Ellard knew he shouldn’t let Silver get away but his temples were throbbing. He needed to collect himself. He shut the passenger door and leaned back in the seat, her woodsy smell still in the car with him. Most of the time he was careful not to think about Silver. About that day he’d found her under the shade trees along the river without her dress on, painted from head to toe in mud, hair plastered down with it. She’d seemed like part of the bank, as if she was growing up out of it. Back then she wasn’t a liar but Amos might have turned her into one. He had some kind of hold over her.
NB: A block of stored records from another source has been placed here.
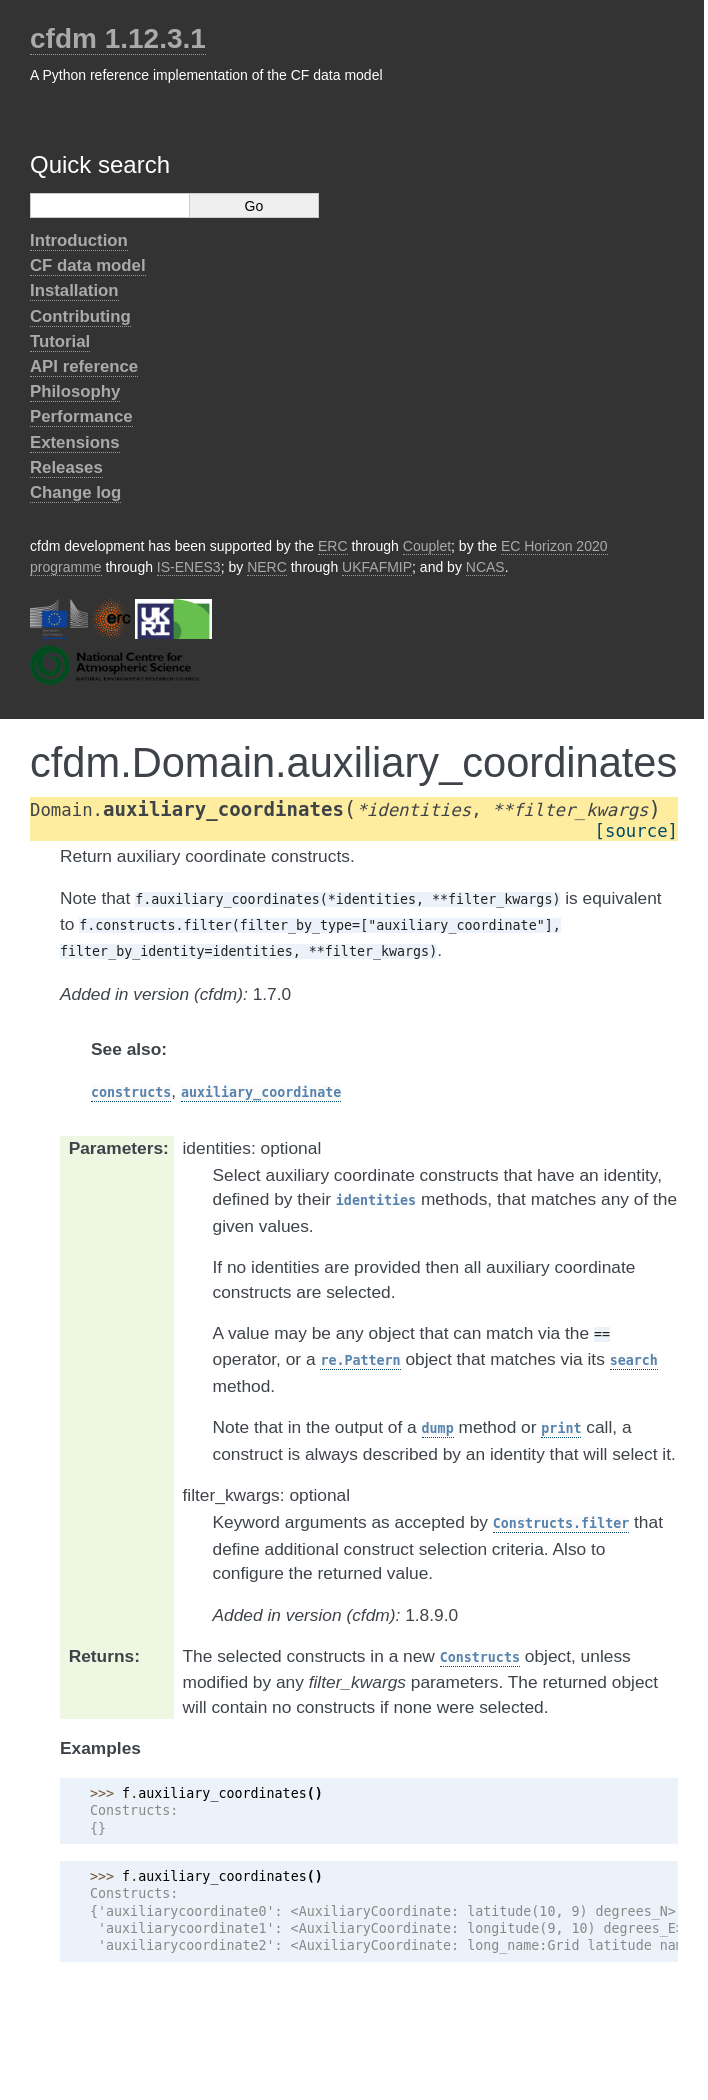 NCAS (485, 567)
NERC (267, 567)
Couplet (427, 546)
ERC (333, 546)
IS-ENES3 (189, 567)
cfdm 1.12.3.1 (118, 38)
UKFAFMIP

She saw some appeal to him that nobody else in Yuneetah did. When Ellard, Silver and Mary had played together as children they would turn around and find Amos spying on them from the thicket. Or they might be catching minnows and tadpoles in a coffee can when Amos would come out of nowhere and kneel on the bank beside them. He would splash his hands in the water to scare away the fish and pull the claws off the crawdads they had been baiting with worms. After a while his eyes would meet Silver’s and she would walk off into the trees with him, leaving Ellard and Mary alone. It gnawed at Ellard how they seemed to belong together, both tall and lanky with hair the color of the shadows they passed through. Ellard would have liked to bloody Amos’s nose, to fight him as he sometimes did other boys in the school yard, but Amos had never raised his fists first. It wasn’t in Ellard’s nature to start a fight, so he stood back and watched as Amos stole Silver away from him again and again.